In the past few weeks, we’ve been living with our own stories of anxiety and fear in various ways. As I am writing this, in the middle of March, four weeks before Easter, we are living in a time of uncertainty. Having come through unprecedented bushfires and thinking recovery might be starting, we are now in newly uncharted territory.
There is bulk-buying and hoarding, abuse of supermarket staff, anxiety about jobs and income, fear of businesses going under and failing financial markets, worry about children’s education and care of elderly loved ones, and concern for those whose resilience to these challenges is low.
But we also hear of people exchanging phone numbers to keep in touch, sharing supplies with elderly neighbours and checking in on them, and other random acts of kindness.
The situation is tapping into our fears, but what allows us to tap into hope instead?

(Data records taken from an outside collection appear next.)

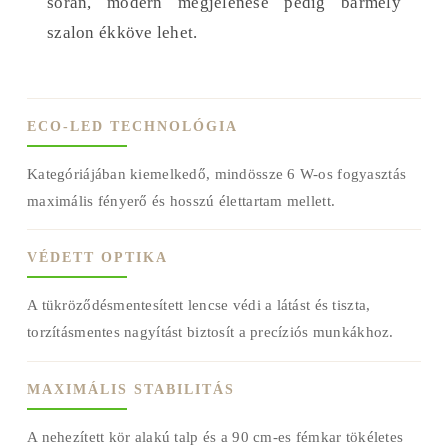
során, modern megjelenése pedig bármely
szalon ékköve lehet.
ECO-LED TECHNOLÓGIA
Kategóriájában kiemelkedő, mindössze 6 W-os fogyasztás
maximális fényerő és hosszú élettartam mellett.
VÉDETT OPTIKA
A tükröződésmentesített lencse védi a látást és tiszta,
torzításmentes nagyítást biztosít a precíziós munkákhoz.
MAXIMÁLIS STABILITÁS
A nehezített kör alakú talp és a 90 cm-es fémkar tökéletes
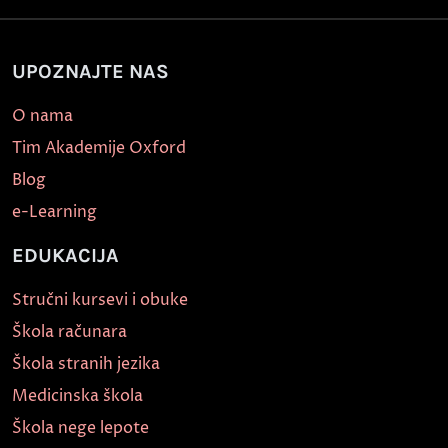
UPOZNAJTE NAS
O nama
Tim Akademije Oxford
Blog
e-Learning
EDUKACIJA
Stručni kursevi i obuke
Škola računara
Škola stranih jezika
Medicinska škola
Škola nege lepote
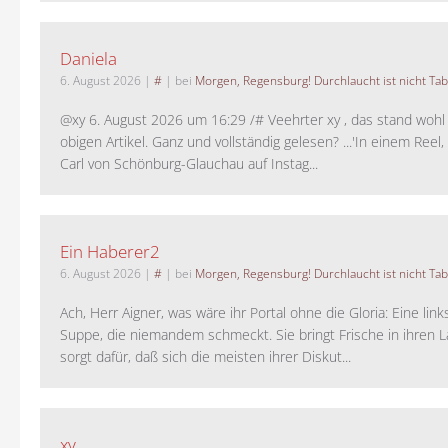
Daniela
6. August 2026
|
#
| bei
Morgen, Regensburg! Durchlaucht ist nicht Tab
@xy 6. August 2026 um 16:29 /# Veehrter xy , das stand woh
obigen Artikel. Ganz und vollständig gelesen? ...'In einem Reel,
Carl von Schönburg-Glauchau auf Instag...
Ein Haberer2
6. August 2026
|
#
| bei
Morgen, Regensburg! Durchlaucht ist nicht Tab
Ach, Herr Aigner, was wäre ihr Portal ohne die Gloria: Eine lin
Suppe, die niemandem schmeckt. Sie bringt Frische in ihren 
sorgt dafür, daß sich die meisten ihrer Diskut...
xy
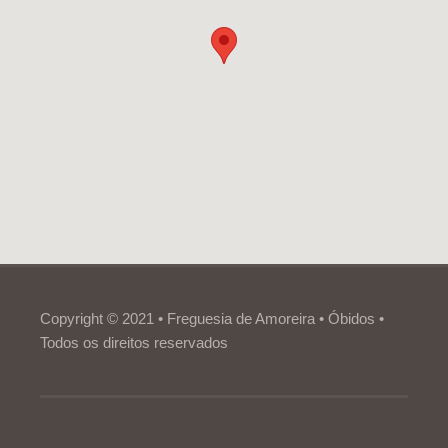
Copyright © 2021 • Freguesia de Amoreira • Óbidos •
Todos os direitos reservados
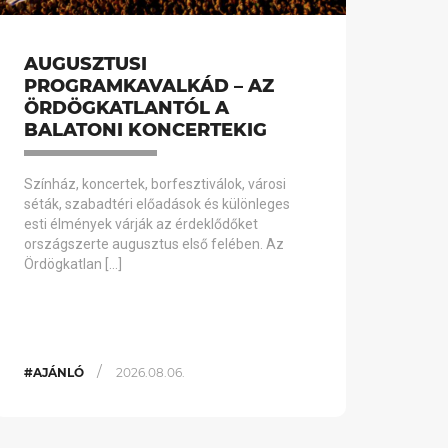
AUGUSZTUSI
PROGRAMKAVALKÁD – AZ
ÖRDÖGKATLANTÓL A
BALATONI KONCERTEKIG
Színház, koncertek, borfesztiválok, városi
séták, szabadtéri előadások és különleges
esti élmények várják az érdeklődőket
országszerte augusztus első felében. Az
Ördögkatlan […]
/
#AJÁNLÓ
2026.08.06.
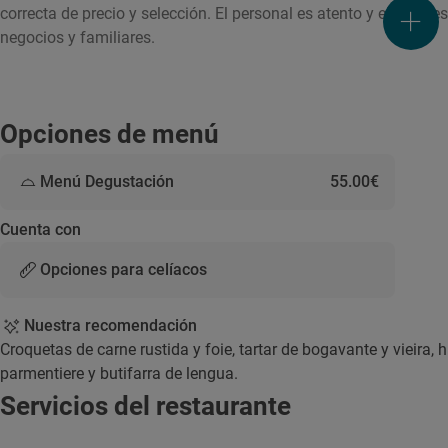
correcta de precio y selección. El personal es atento y el loca
negocios y familiares.
Opciones de menú
Menú Degustación
55.00€
Cuenta con
Opciones para celíacos
Nuestra recomendación
Croquetas de carne rustida y foie, tartar de bogavante y vieira,
parmentiere y butifarra de lengua.
Servicios del restaurante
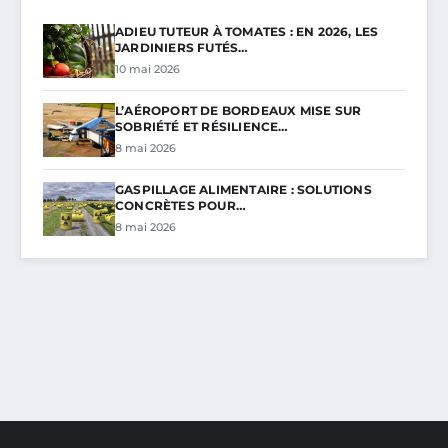
ADIEU TUTEUR À TOMATES : EN 2026, LES
JARDINIERS FUTÉS…
10 mai 2026
L’AÉROPORT DE BORDEAUX MISE SUR
SOBRIÉTÉ ET RÉSILIENCE…
8 mai 2026
GASPILLAGE ALIMENTAIRE : SOLUTIONS
CONCRÈTES POUR…
8 mai 2026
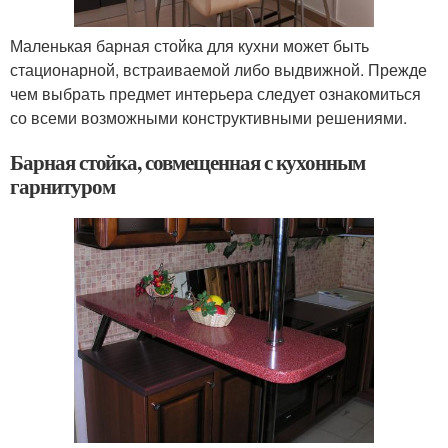
Маленькая барная стойка для кухни может быть
стационарной, встраиваемой либо выдвижной. Прежде
чем выбрать предмет интерьера следует ознакомиться
со всеми возможными конструктивными решениями.
Барная стойка, совмещенная с кухонным
гарнитуром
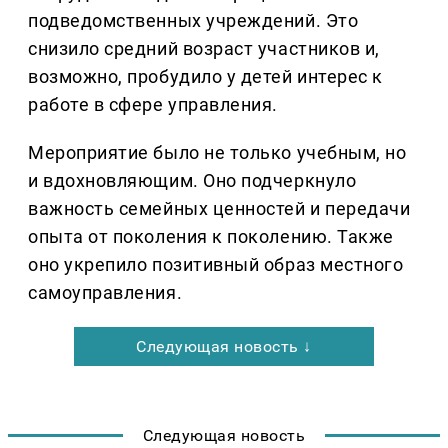
подведомственных учреждений. Это
снизило средний возраст участников и,
возможно, пробудило у детей интерес к
работе в сфере управления.
Мероприятие было не только учебным, но
и вдохновляющим. Оно подчеркнуло
важность семейных ценностей и передачи
опыта от поколения к поколению. Также
оно укрепило позитивный образ местного
самоуправления.
Следующая новость ↓
Следующая новость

I’ve been reflecting on how the resurrection stories are ones where Jesus’s followers found hope as they encountered him in their deepest points of despair or disillusionment. Jesus doesn’t fix everything for them, but they experience him in “close encounters”, still with them in their pain … and this changes everything.
They experience God in this Holy One, breaking into their lives and rekindling a sense of hope. This is the Good Friday and Easter story we still tell today.
The story of the breaking in of God’s redeeming love keeps going.
The heart of a society is known by how well it includes and cares for the most vulnerable: widows, orphans, strangers, those left on the edge. The gospel writers call us into loving God and neighbour as ourselves. In the coming months, there will be many who get left on the edge and who could fall through the cracks.
But there is One who brings hope in a different way of living amidst the turmoil and anxiety. Just like Jesus’s friends in the Easter stories, we are called into this Christ life, that brings hope and renewal into our lives and communities. This is our resurrection hope.